How We Analyze Results
| Signal | What It Means | Typical Action |
|---|---|---|
train_tok_s drop |
Regression in end-to-end train step throughput | Open flamegraph + VTune hotspots and isolate new wide stacks |
| Low IPC | Poor retirement efficiency (stalls/speculation/memory) | Use VTune uarch summary to split frontend/backend/speculation issues |
| High cache miss rate | Bandwidth/locality pressure in hot kernels | Improve layout blocking, prepack strategy, and memory reuse |
| Memory Bound high in VTune | Kernel limited by memory subsystem, not arithmetic | Target data movement reduction before instruction-level tuning |
| Hotspots outside expected GEMM/attention path | Unexpected overhead in runtime glue or copies | Inspect call chains and remove avoidable copies/dispatch overhead |
Regression Loop
- Pin workload and thread count (
CK_NUM_THREADS, same run config). - Capture baseline artifacts (
perf+ flamegraph + VTune + optional Advisor). - Make one kernel/runtime change.

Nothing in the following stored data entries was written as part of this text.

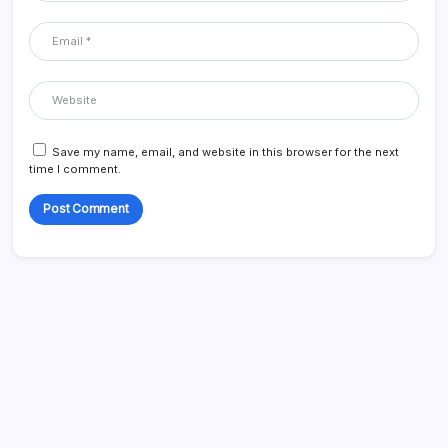
Save my name, email, and website in this browser for the next
time I comment.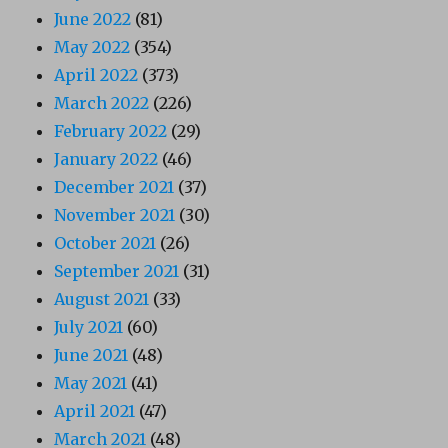
June 2022
(81)
May 2022
(354)
April 2022
(373)
March 2022
(226)
February 2022
(29)
January 2022
(46)
December 2021
(37)
November 2021
(30)
October 2021
(26)
September 2021
(31)
August 2021
(33)
July 2021
(60)
June 2021
(48)
May 2021
(41)
April 2021
(47)
March 2021
(48)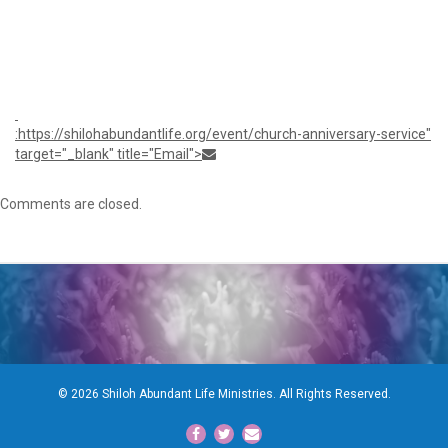
1:30
pm
:https://shilohabundantlife.org/event/church-anniversary-service"
target="_blank" title="Email">
Comments are closed.
© 2026 Shiloh Abundant Life Ministries. All Rights Reserved.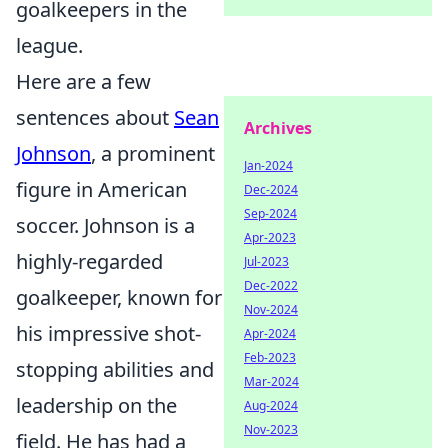
goalkeepers in the
league.
Here are a few
sentences about
Sean
Archives
Johnson
, a prominent
Jan-2024
figure in American
Dec-2024
Sep-2024
soccer. Johnson is a
Apr-2023
highly-regarded
Jul-2023
Dec-2022
goalkeeper, known for
Nov-2024
his impressive shot-
Apr-2024
Feb-2023
stopping abilities and
Mar-2024
leadership on the
Aug-2024
Nov-2023
field. He has had a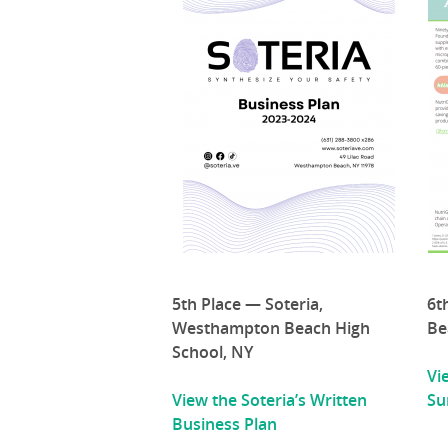
5th Place — Soteria,
6t
Westhampton Beach High
Be
School, NY
Vi
View the Soteria’s Written
S
Business Plan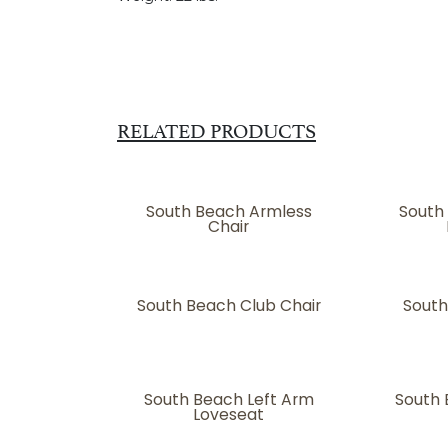
RELATED PRODUCTS
South Beach Armless
South
Chair
South Beach Club Chair
South
South Beach Left Arm
South 
Loveseat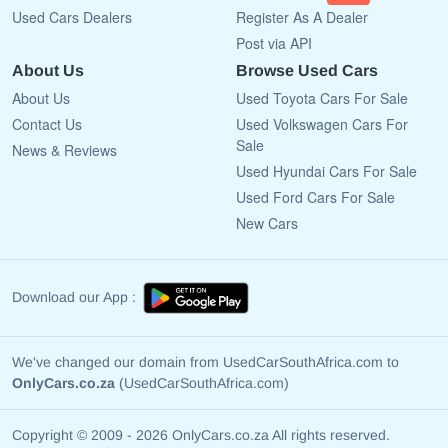
Used Cars Dealers
Register As A Dealer
Post via API
About Us
Browse Used Cars
About Us
Used Toyota Cars For Sale
Contact Us
Used Volkswagen Cars For
Sale
News & Reviews
Used Hyundai Cars For Sale
Used Ford Cars For Sale
New Cars
Download our App :
We've changed our domain from UsedCarSouthAfrica.com to
OnlyCars.co.za
(UsedCarSouthAfrica.com)
Copyright © 2009 - 2026 OnlyCars.co.za All rights reserved.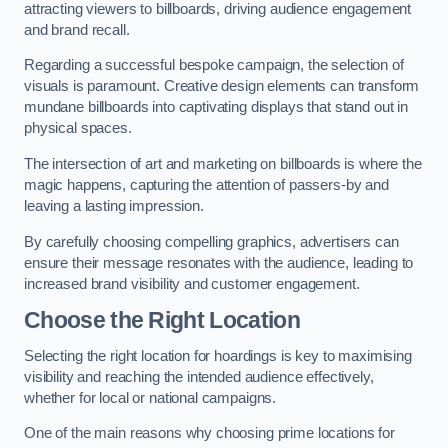
attracting viewers to billboards, driving audience engagement
and brand recall.
Regarding a successful bespoke campaign, the selection of
visuals is paramount. Creative design elements can transform
mundane billboards into captivating displays that stand out in
physical spaces.
The intersection of art and marketing on billboards is where the
magic happens, capturing the attention of passers-by and
leaving a lasting impression.
By carefully choosing compelling graphics, advertisers can
ensure their message resonates with the audience, leading to
increased brand visibility and customer engagement.
Choose the Right Location
Selecting the right location for hoardings is key to maximising
visibility and reaching the intended audience effectively,
whether for local or national campaigns.
One of the main reasons why choosing prime locations for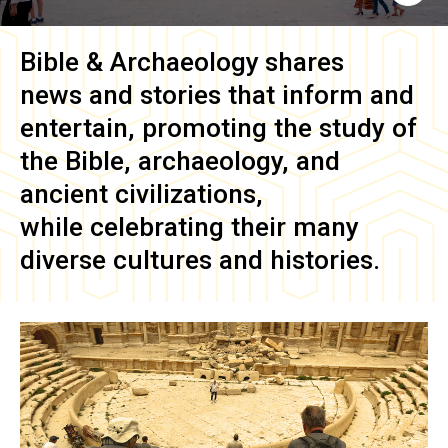
Bible & Archaeology
shares
news and stories that inform and
entertain, promoting the study of
the Bible, archaeology, and
ancient civilizations,
while celebrating their many
diverse cultures and histories.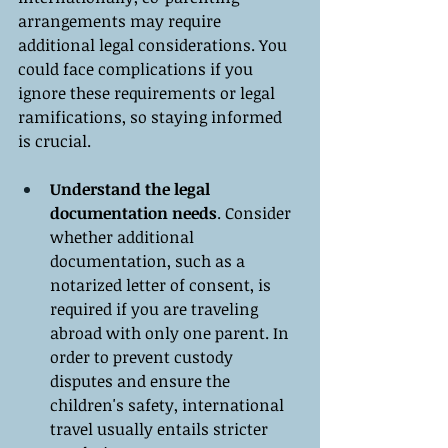
arrangements may require 
additional legal considerations. You 
could face complications if you 
ignore these requirements or legal 
ramifications, so staying informed 
is crucial.
Understand the legal 
documentation needs
. Consider 
whether additional 
documentation, such as a 
notarized letter of consent, is 
required if you are traveling 
abroad with only one parent. In 
order to prevent custody 
disputes and ensure the 
children's safety, international 
travel usually entails stricter 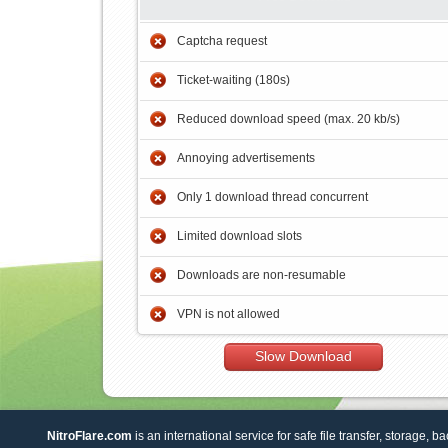
Captcha request
Ticket-waiting (180s)
Reduced download speed (max. 20 kb/s)
Annoying advertisements
Only 1 download thread concurrent
Limited download slots
Downloads are non-resumable
VPN is not allowed
Slow Download
NitroFlare.com
is an international service for safe file transfer, storage, b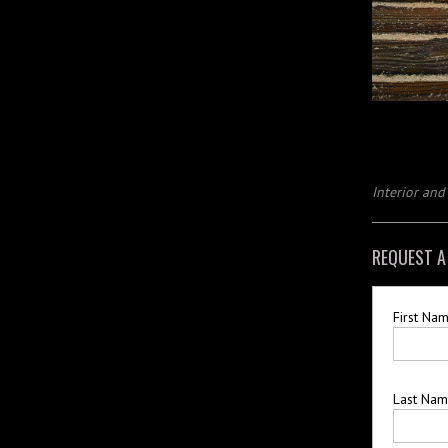
Interior an
REQUEST A
First Na
Last Na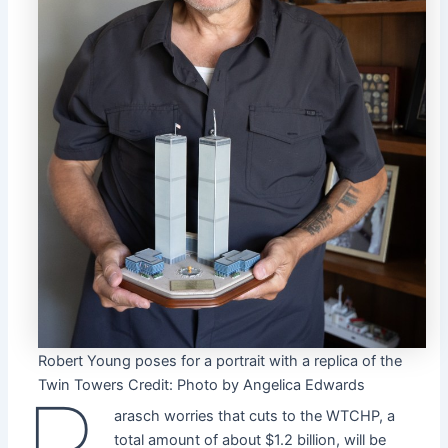
Robert Young poses for a portrait with a replica of the
Twin Towers
Credit:
Photo by Angelica Edwards
arasch worries that cuts to the WTCHP, a
total amount of about $1.2 billion, will be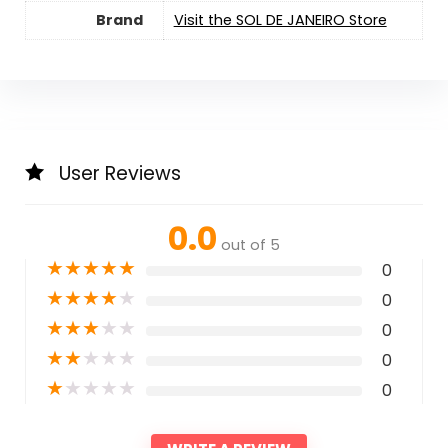
Brand
Visit the SOL DE JANEIRO Store
User Reviews
0.0
out of 5
★
★
★
★
★
0
★
★
★
★
★
0
★
★
★
★
★
0
★
★
★
★
★
0
★
★
★
★
★
0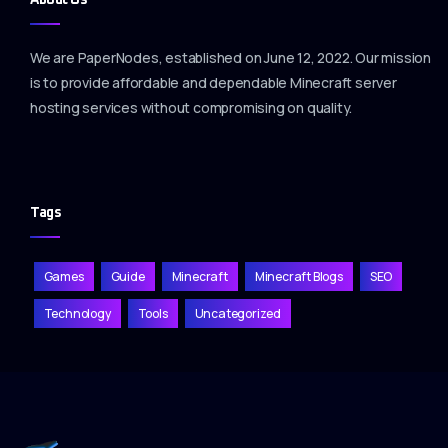
We are PaperNodes, established on June 12, 2022. Our mission
is to provide affordable and dependable Minecraft server
hosting services without compromising on quality.
Tags
Games
Guide
Minecraft
Minecraft Blogs
SEO
Technology
Tools
Uncategorized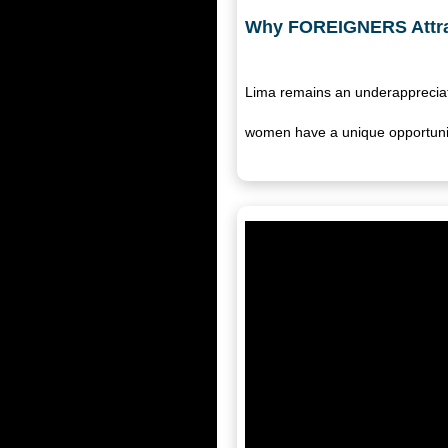
Why FOREIGNERS Attra
Lima remains an underappreciat
women have a unique opportuni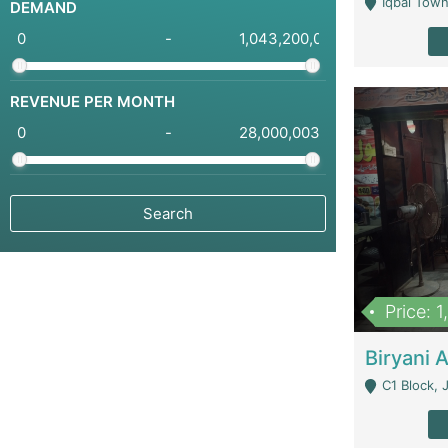
Iqbal Town
DEMAND
-
REVENUE PER MONTH
-
Price: 
C1 Block, Joha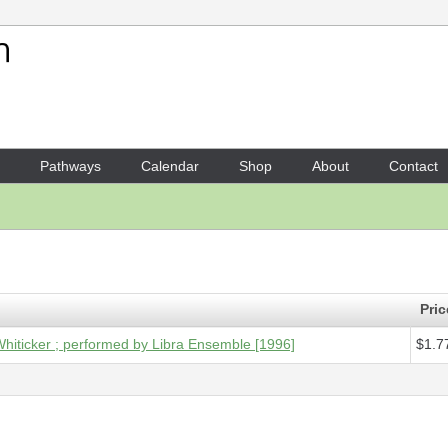
Your Shopping Cart
1 x
Digital Audio - Ad Parna
Pathways
Calendar
Shop
About
Contact
Pric
Whiticker ; performed by Libra Ensemble [1996]
$1.7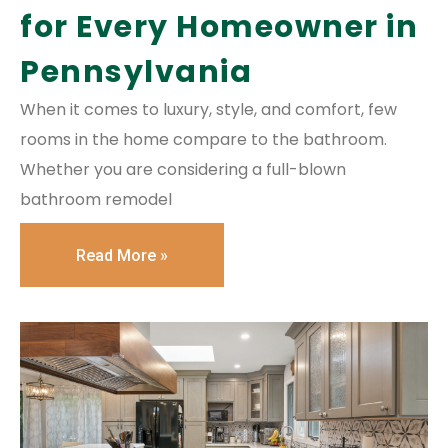
for Every Homeowner in
Pennsylvania
When it comes to luxury, style, and comfort, few
rooms in the home compare to the bathroom.
Whether you are considering a full-blown
bathroom remodel
Read More »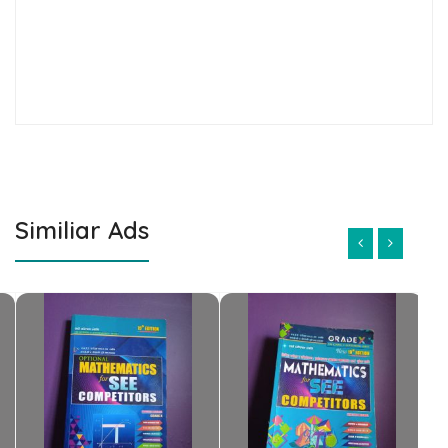
Similiar Ads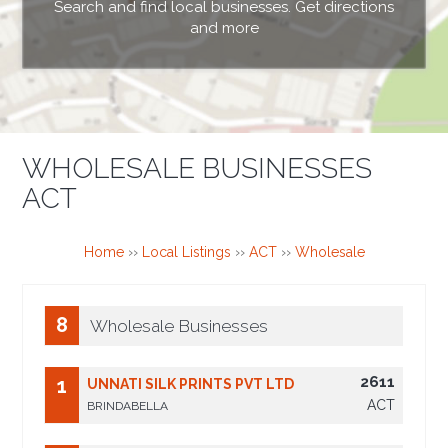
Search and find local businesses. Get directions
and more
WHOLESALE BUSINESSES
ACT
Home
››
Local Listings
››
ACT
››
Wholesale
8
Wholesale Businesses
2611
1
UNNATI SILK PRINTS PVT LTD
ACT
BRINDABELLA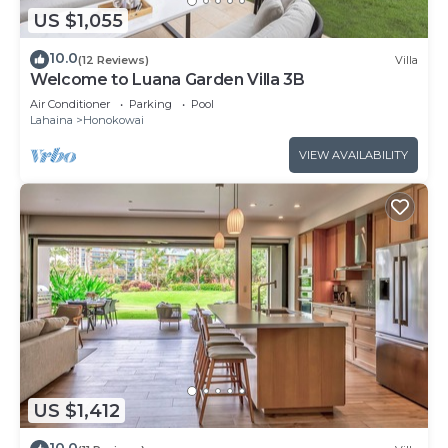
US $1,055
10.0
(12 Reviews)
Villa
Welcome to Luana Garden Villa 3B
Air Conditioner
Parking
Pool
Lahaina
Honokowai
VIEW AVAILABILITY
US $1,412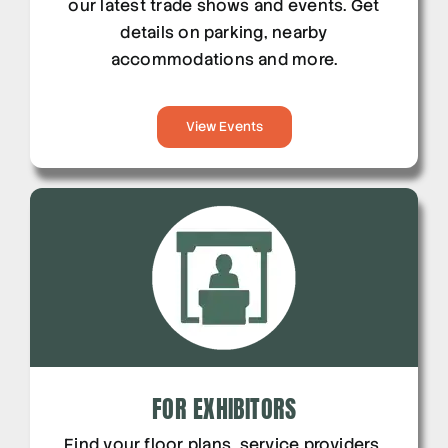
our latest trade shows and events. Get
details on parking, nearby
accommodations and more.
View Events
FOR EXHIBITORS
Find your floor plans, service providers,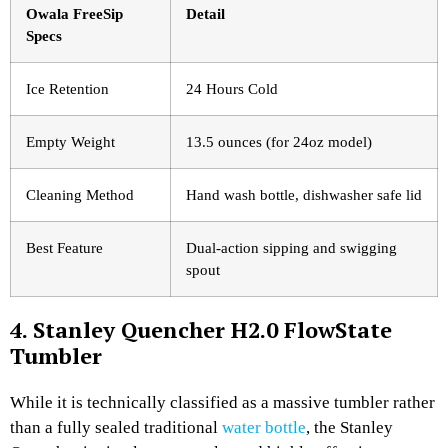
Owala FreeSip
Detail
Specs
Ice Retention
24 Hours Cold
Empty Weight
13.5 ounces (for 24oz model)
Cleaning Method
Hand wash bottle, dishwasher safe lid
Best Feature
Dual-action sipping and swigging
spout
4. Stanley Quencher H2.0 FlowState
Tumbler
While it is technically classified as a massive tumbler rather
than a fully sealed traditional
water bottle
, the Stanley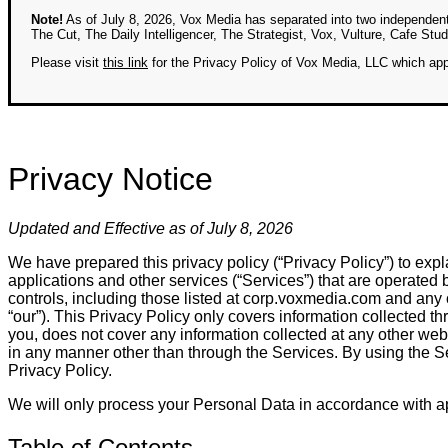
Note!
As of July 8, 2026, Vox Media has separated into two independen
The Cut, The Daily Intelligencer, The Strategist, Vox, Vulture, Cafe St
Please visit
this link
for the Privacy Policy of Vox Media, LLC which appl
Privacy Notice
Updated and Effective as of July 8, 2026
We have prepared this privacy policy (“Privacy Policy”) to expl
applications and other services (“Services”) that are operated by
controls, including those listed at corp.voxmedia.com and any oth
“our”). This Privacy Policy only covers information collected
you, does not cover any information collected at any other webs
in any manner other than through the Services. By using the Se
Privacy Policy.
We will only process your Personal Data in accordance with ap
Table of Contents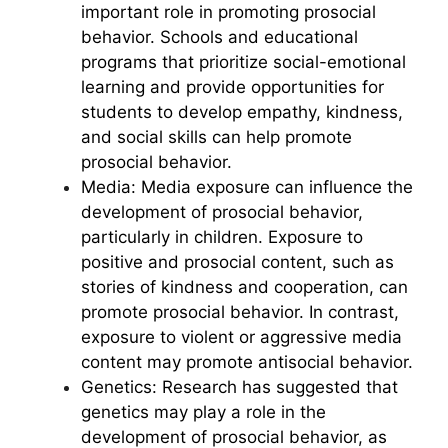
important role in promoting prosocial
behavior. Schools and educational
programs that prioritize social-emotional
learning and provide opportunities for
students to develop empathy, kindness,
and social skills can help promote
prosocial behavior.
Media: Media exposure can influence the
development of prosocial behavior,
particularly in children. Exposure to
positive and prosocial content, such as
stories of kindness and cooperation, can
promote prosocial behavior. In contrast,
exposure to violent or aggressive media
content may promote antisocial behavior.
Genetics: Research has suggested that
genetics may play a role in the
development of prosocial behavior, as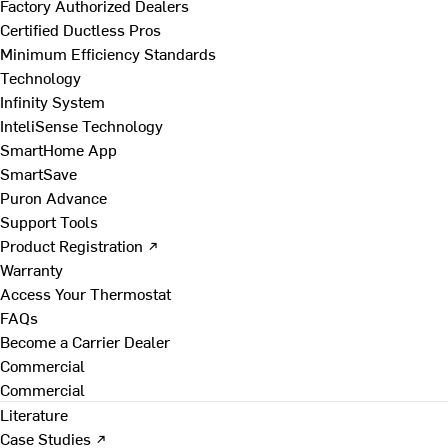
Factory Authorized Dealers
Certified Ductless Pros
Minimum Efficiency Standards
Technology
Infinity System
InteliSense Technology
SmartHome App
SmartSave
Puron Advance
Support Tools
Product Registration ↗
Warranty
Access Your Thermostat
FAQs
Become a Carrier Dealer
Commercial
Commercial
Literature
Case Studies ↗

- Re-capture with same command line.
- Compare: throughput, IPC/miss rates, and hotspot width changes.
- Update notes and keep artifacts linked in run dir for reproducibility.
VTune/Advisor need oneAPI tooling installed (often via
source /opt/intel/oneapi/setvars.sh). Non-root perf may also require kernel perf_event_paranoid tuning.